My Reassessment Queue
We’re almost at the end of the third quarter over here. Here’s the current plot of number of reassessments over time for this semester:
I’m energized though that the students have bought into the system, and that my improved workflow from last semester is making the process manageable. My pile of reassessment papers grows faster than I’d like, but I’ve also improved the physical process of managing the paperwork.
While I’m battling performance issues on the site now that there’s a lot of data moving around on there, the thing I’m more interested is improving participating. Who are the students that aren’t reassessing? How do I get them involved? Why aren’t they doing so?
There are lots of issues at play here. I’m loving how I’ve been experimenting a lot lately with new ways of assessing, structuring classes, rethinking the grade book, and just plain trying new activities out on students. I’ll do a better job of sharing out in the weeks to come.

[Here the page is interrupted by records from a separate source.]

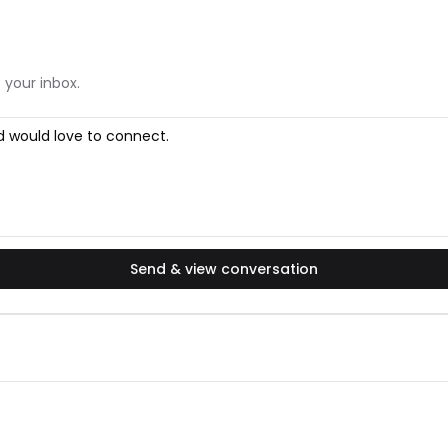
 your inbox.
Send & view conversation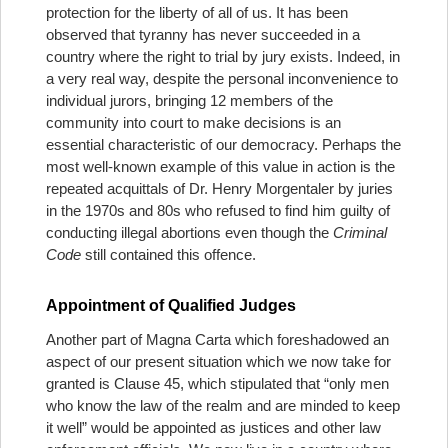
protection for the liberty of all of us. It has been
observed that tyranny has never succeeded in a
country where the right to trial by jury exists. Indeed, in
a very real way, despite the personal inconvenience to
individual jurors, bringing 12 members of the
community into court to make decisions is an
essential characteristic of our democracy. Perhaps the
most well-known example of this value in action is the
repeated acquittals of Dr. Henry Morgentaler by juries
in the 1970s and 80s who refused to find him guilty of
conducting illegal abortions even though the
Criminal
Code
still contained this offence.
Appointment of Qualified Judges
Another part of Magna Carta which foreshadowed an
aspect of our present situation which we now take for
granted is Clause 45, which stipulated that “only men
who know the law of the realm and are minded to keep
it well” would be appointed as justices and other law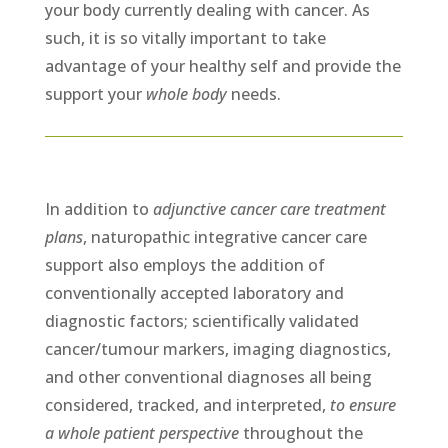
your body currently dealing with cancer. As
such, it is so vitally important to take
advantage of your healthy self and provide the
support your
whole body
needs.
In addition to
adjunctive cancer care treatment
plans
, naturopathic integrative cancer care
support also employs the addition of
conventionally accepted laboratory and
diagnostic factors; scientifically validated
cancer/tumour markers, imaging diagnostics,
and other conventional diagnoses all being
considered, tracked, and interpreted,
to ensure
a whole patient perspective
throughout the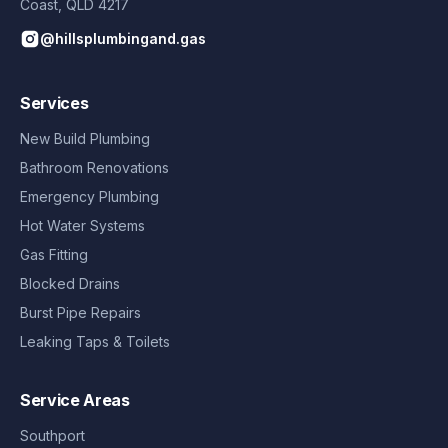
Coast
,
QLD
4217
@hillsplumbingand.gas
Services
New Build Plumbing
Bathroom Renovations
Emergency Plumbing
Hot Water Systems
Gas Fitting
Blocked Drains
Burst Pipe Repairs
Leaking Taps & Toilets
Service Areas
Southport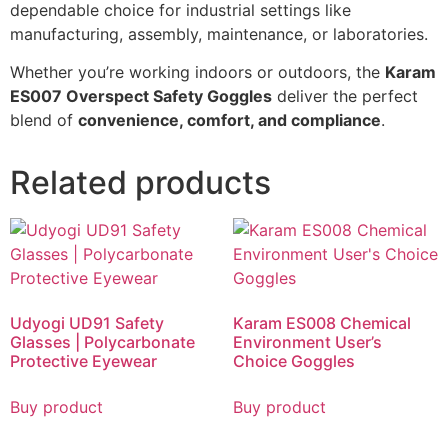
dependable choice for industrial settings like
manufacturing, assembly, maintenance, or laboratories.
Whether you’re working indoors or outdoors, the
Karam
ES007 Overspect Safety Goggles
deliver the perfect
blend of
convenience, comfort, and compliance
.
Related products
Udyogi UD91 Safety
Karam ES008 Chemical
Glasses | Polycarbonate
Environment User’s
Protective Eyewear
Choice Goggles
Buy product
Buy product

While I came down hard on personalized learning last week, this is the sort of problem that really demands some kind of personalization solution. It’s just unreasonably hard for a single teacher to give every student a good assessment on an arbitrary topic at an arbitrary time. I don’t like most of the solutions I’ve seen so far, but this needs one.
Most people have crafted their own solutions in some way – many of them are analog. As I say here, despite the work I’ve put into this digital solution, it’s still messy and time consuming. I still expect to look at everyone’s papers because I value the assessment information I get from them. The time that takes is non-negligible. It’s also something I’m not willing to outsource to a computer at this point.